» Data shown
::::::::
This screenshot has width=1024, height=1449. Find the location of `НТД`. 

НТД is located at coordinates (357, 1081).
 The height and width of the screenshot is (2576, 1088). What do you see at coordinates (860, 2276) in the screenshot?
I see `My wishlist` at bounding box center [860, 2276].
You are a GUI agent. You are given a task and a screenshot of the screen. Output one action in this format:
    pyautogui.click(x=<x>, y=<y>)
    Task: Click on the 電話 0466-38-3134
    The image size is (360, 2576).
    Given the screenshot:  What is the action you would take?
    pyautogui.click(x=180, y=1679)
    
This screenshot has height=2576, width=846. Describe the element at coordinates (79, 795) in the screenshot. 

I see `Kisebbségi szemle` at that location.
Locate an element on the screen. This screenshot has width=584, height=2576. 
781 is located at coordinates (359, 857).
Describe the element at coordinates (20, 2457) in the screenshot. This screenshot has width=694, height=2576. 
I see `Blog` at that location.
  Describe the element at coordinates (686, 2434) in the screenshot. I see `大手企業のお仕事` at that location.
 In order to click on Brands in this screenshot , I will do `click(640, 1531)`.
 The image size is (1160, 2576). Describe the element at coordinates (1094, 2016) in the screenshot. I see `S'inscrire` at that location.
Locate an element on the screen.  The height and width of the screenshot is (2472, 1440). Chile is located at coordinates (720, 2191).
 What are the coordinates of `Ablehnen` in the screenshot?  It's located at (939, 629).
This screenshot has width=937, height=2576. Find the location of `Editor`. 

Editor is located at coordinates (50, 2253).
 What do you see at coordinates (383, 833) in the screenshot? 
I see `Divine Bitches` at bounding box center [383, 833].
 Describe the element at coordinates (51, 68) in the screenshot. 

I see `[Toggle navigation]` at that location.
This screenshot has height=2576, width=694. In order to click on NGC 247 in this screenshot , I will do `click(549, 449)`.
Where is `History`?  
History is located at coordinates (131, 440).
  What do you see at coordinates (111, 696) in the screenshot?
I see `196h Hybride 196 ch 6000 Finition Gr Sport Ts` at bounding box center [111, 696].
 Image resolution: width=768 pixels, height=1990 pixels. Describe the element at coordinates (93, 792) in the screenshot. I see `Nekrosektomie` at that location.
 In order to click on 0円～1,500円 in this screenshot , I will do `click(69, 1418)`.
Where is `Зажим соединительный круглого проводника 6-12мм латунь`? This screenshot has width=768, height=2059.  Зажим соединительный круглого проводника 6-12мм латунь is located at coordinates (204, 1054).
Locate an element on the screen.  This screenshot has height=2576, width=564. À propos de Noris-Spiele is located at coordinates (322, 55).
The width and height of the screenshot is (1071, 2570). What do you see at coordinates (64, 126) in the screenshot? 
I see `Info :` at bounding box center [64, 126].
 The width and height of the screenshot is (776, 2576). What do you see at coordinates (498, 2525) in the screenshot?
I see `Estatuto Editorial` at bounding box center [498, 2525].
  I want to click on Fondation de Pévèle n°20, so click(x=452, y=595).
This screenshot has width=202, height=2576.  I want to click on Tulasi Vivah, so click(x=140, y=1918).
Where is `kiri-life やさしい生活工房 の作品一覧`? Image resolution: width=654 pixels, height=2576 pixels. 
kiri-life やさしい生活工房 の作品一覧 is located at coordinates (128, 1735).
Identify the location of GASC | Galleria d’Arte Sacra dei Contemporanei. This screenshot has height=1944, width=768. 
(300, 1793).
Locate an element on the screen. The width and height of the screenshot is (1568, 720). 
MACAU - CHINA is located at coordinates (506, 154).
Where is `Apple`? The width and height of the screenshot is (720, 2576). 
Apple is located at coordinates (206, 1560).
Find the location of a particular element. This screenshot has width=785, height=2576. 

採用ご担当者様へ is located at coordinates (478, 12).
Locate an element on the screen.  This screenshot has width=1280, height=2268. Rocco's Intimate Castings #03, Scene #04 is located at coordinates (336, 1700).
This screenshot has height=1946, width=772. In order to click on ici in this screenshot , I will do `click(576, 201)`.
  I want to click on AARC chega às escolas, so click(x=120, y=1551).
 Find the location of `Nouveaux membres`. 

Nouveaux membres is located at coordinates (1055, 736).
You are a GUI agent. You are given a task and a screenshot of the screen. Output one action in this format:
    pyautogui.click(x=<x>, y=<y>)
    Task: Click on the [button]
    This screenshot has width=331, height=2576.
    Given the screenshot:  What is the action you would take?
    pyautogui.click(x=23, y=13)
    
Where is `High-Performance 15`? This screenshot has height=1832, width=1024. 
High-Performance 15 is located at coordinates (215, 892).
::::::::
» Directions
Every line of the material must be returned exactly as it appears.

» Result of the exercise
This screenshot has width=1024, height=1449. Find the location of `НТД`. 

НТД is located at coordinates (357, 1081).
 The height and width of the screenshot is (2576, 1088). What do you see at coordinates (860, 2276) in the screenshot?
I see `My wishlist` at bounding box center [860, 2276].
You are a GUI agent. You are given a task and a screenshot of the screen. Output one action in this format:
    pyautogui.click(x=<x>, y=<y>)
    Task: Click on the 電話 0466-38-3134
    The image size is (360, 2576).
    Given the screenshot:  What is the action you would take?
    pyautogui.click(x=180, y=1679)
    
This screenshot has height=2576, width=846. Describe the element at coordinates (79, 795) in the screenshot. 

I see `Kisebbségi szemle` at that location.
Locate an element on the screen. This screenshot has width=584, height=2576. 
781 is located at coordinates (359, 857).
Describe the element at coordinates (20, 2457) in the screenshot. This screenshot has width=694, height=2576. 
I see `Blog` at that location.
  Describe the element at coordinates (686, 2434) in the screenshot. I see `大手企業のお仕事` at that location.
 In order to click on Brands in this screenshot , I will do `click(640, 1531)`.
 The image size is (1160, 2576). Describe the element at coordinates (1094, 2016) in the screenshot. I see `S'inscrire` at that location.
Locate an element on the screen.  The height and width of the screenshot is (2472, 1440). Chile is located at coordinates (720, 2191).
 What are the coordinates of `Ablehnen` in the screenshot?  It's located at (939, 629).
This screenshot has width=937, height=2576. Find the location of `Editor`. 

Editor is located at coordinates (50, 2253).
 What do you see at coordinates (383, 833) in the screenshot? 
I see `Divine Bitches` at bounding box center [383, 833].
 Describe the element at coordinates (51, 68) in the screenshot. 

I see `[Toggle navigation]` at that location.
This screenshot has height=2576, width=694. In order to click on NGC 247 in this screenshot , I will do `click(549, 449)`.
Where is `History`?  
History is located at coordinates (131, 440).
  What do you see at coordinates (111, 696) in the screenshot?
I see `196h Hybride 196 ch 6000 Finition Gr Sport Ts` at bounding box center [111, 696].
 Image resolution: width=768 pixels, height=1990 pixels. Describe the element at coordinates (93, 792) in the screenshot. I see `Nekrosektomie` at that location.
 In order to click on 0円～1,500円 in this screenshot , I will do `click(69, 1418)`.
Where is `Зажим соединительный круглого проводника 6-12мм латунь`? This screenshot has width=768, height=2059.  Зажим соединительный круглого проводника 6-12мм латунь is located at coordinates (204, 1054).
Locate an element on the screen.  This screenshot has height=2576, width=564. À propos de Noris-Spiele is located at coordinates (322, 55).
The width and height of the screenshot is (1071, 2570). What do you see at coordinates (64, 126) in the screenshot? 
I see `Info :` at bounding box center [64, 126].
 The width and height of the screenshot is (776, 2576). What do you see at coordinates (498, 2525) in the screenshot?
I see `Estatuto Editorial` at bounding box center [498, 2525].
  I want to click on Fondation de Pévèle n°20, so click(x=452, y=595).
This screenshot has width=202, height=2576.  I want to click on Tulasi Vivah, so click(x=140, y=1918).
Where is `kiri-life やさしい生活工房 の作品一覧`? Image resolution: width=654 pixels, height=2576 pixels. 
kiri-life やさしい生活工房 の作品一覧 is located at coordinates (128, 1735).
Identify the location of GASC | Galleria d’Arte Sacra dei Contemporanei. This screenshot has height=1944, width=768. 
(300, 1793).
Locate an element on the screen. The width and height of the screenshot is (1568, 720). 
MACAU - CHINA is located at coordinates (506, 154).
Where is `Apple`? The width and height of the screenshot is (720, 2576). 
Apple is located at coordinates (206, 1560).
Find the location of a particular element. This screenshot has width=785, height=2576. 

採用ご担当者様へ is located at coordinates (478, 12).
Locate an element on the screen.  This screenshot has width=1280, height=2268. Rocco's Intimate Castings #03, Scene #04 is located at coordinates (336, 1700).
This screenshot has height=1946, width=772. In order to click on ici in this screenshot , I will do `click(576, 201)`.
  I want to click on AARC chega às escolas, so click(x=120, y=1551).
 Find the location of `Nouveaux membres`. 

Nouveaux membres is located at coordinates (1055, 736).
You are a GUI agent. You are given a task and a screenshot of the screen. Output one action in this format:
    pyautogui.click(x=<x>, y=<y>)
    Task: Click on the [button]
    This screenshot has width=331, height=2576.
    Given the screenshot:  What is the action you would take?
    pyautogui.click(x=23, y=13)
    
Where is `High-Performance 15`? This screenshot has height=1832, width=1024. 
High-Performance 15 is located at coordinates (215, 892).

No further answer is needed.